● ACTIVITY
From the first line to the last, repeat the data below exactly.

● Document understanding data

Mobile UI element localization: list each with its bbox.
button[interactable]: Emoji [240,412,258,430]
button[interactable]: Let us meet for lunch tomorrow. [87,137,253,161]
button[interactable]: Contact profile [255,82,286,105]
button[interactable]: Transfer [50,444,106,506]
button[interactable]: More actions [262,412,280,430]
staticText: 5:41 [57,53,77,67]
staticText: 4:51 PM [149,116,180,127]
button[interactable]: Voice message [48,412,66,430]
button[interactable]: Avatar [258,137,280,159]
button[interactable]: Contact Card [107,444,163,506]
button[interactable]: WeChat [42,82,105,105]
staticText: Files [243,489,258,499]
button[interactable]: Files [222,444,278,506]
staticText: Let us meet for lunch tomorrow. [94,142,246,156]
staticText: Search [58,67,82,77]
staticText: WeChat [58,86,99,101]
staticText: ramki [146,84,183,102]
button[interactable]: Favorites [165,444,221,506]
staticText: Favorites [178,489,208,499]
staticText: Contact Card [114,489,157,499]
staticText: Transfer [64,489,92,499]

● WRITTEN REPLY
Mobile UI element localization: list each with its bbox.
button[interactable]: Emoji [240,412,258,430]
button[interactable]: Let us meet for lunch tomorrow. [87,137,253,161]
button[interactable]: Contact profile [255,82,286,105]
button[interactable]: Transfer [50,444,106,506]
button[interactable]: More actions [262,412,280,430]
staticText: 5:41 [57,53,77,67]
staticText: 4:51 PM [149,116,180,127]
button[interactable]: Voice message [48,412,66,430]
button[interactable]: Avatar [258,137,280,159]
button[interactable]: Contact Card [107,444,163,506]
button[interactable]: WeChat [42,82,105,105]
staticText: Files [243,489,258,499]
button[interactable]: Files [222,444,278,506]
staticText: Let us meet for lunch tomorrow. [94,142,246,156]
staticText: Search [58,67,82,77]
staticText: WeChat [58,86,99,101]
staticText: ramki [146,84,183,102]
button[interactable]: Favorites [165,444,221,506]
staticText: Favorites [178,489,208,499]
staticText: Contact Card [114,489,157,499]
staticText: Transfer [64,489,92,499]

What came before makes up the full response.